Stored records
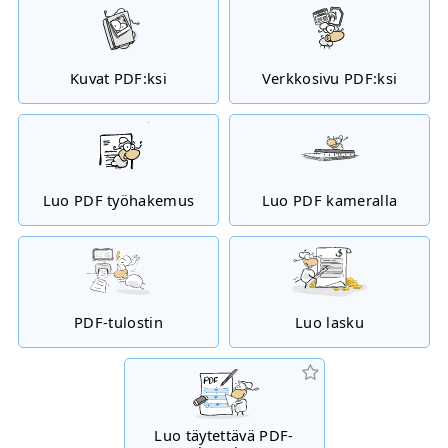
Kuvat PDF:ksi
Verkkosivu PDF:ksi
Luo PDF työhakemus
Luo PDF kameralla
PDF-tulostin
Luo lasku
Luo täytettävä PDF-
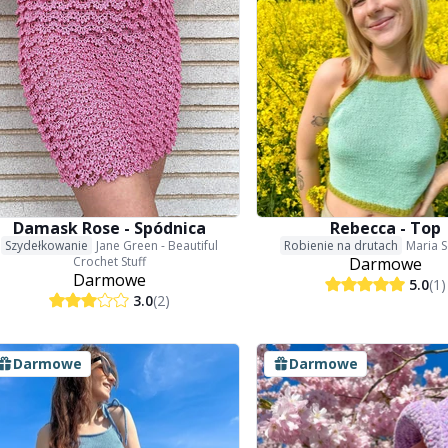
Damask Rose - Spódnica
Rebecca - Top
Szydełkowanie
Jane Green - Beautiful
Robienie na drutach
Maria S
Crochet Stuff
Darmowe
Darmowe
5.0
(1)
3.0
(2)
Darmowe
Darmowe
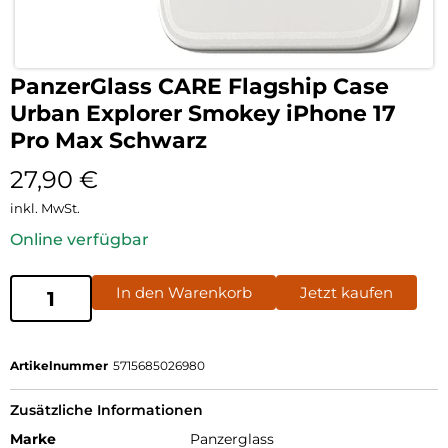
PanzerGlass CARE Flagship Case
Urban Explorer Smokey iPhone 17
Pro Max Schwarz
27,90
€
inkl. MwSt.
Online verfügbar
In den Warenkorb
Jetzt kaufen
Artikelnummer
5715685026980
Zusätzliche Informationen
Marke
Panzerglass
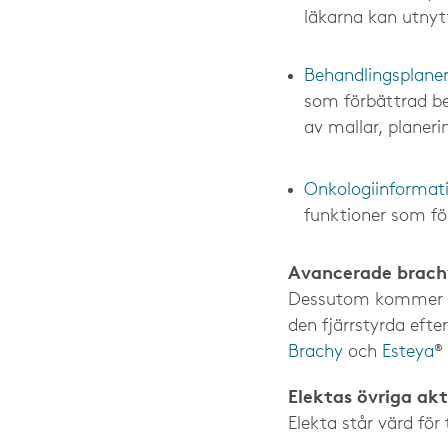
läkarna kan utnyt
Behandlingsplane
som förbättrad be
av mallar, plane
Onkologiinforma
funktioner som för
Avancerade brach
Dessutom kommer Ele
den fjärrstyrda eft
Brachy
och
Esteya
®
Elektas övriga akt
Elekta står värd fö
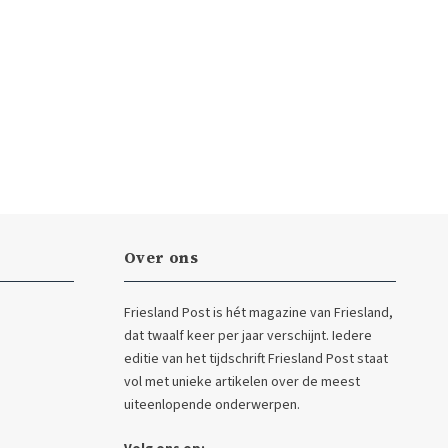
Over ons
Friesland Post is hét magazine van Friesland,
dat twaalf keer per jaar verschijnt. Iedere
editie van het tijdschrift Friesland Post staat
vol met unieke artikelen over de meest
uiteenlopende onderwerpen.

■ **What the exercise asks**
Every line from the line containing "Dessutom kommer Ele" through the last line above is to be printed exactly. Pictures are not copied.

■ **Response box**
Dessutom kommer Ele
den fjärrstyrda eft
Brachy
och
Esteya
®
Elektas övriga akt
Elekta står värd fö
Over ons
Friesland Post is hét magazine van Friesland,
dat twaalf keer per jaar verschijnt. Iedere
editie van het tijdschrift Friesland Post staat
vol met unieke artikelen over de meest
uiteenlopende onderwerpen.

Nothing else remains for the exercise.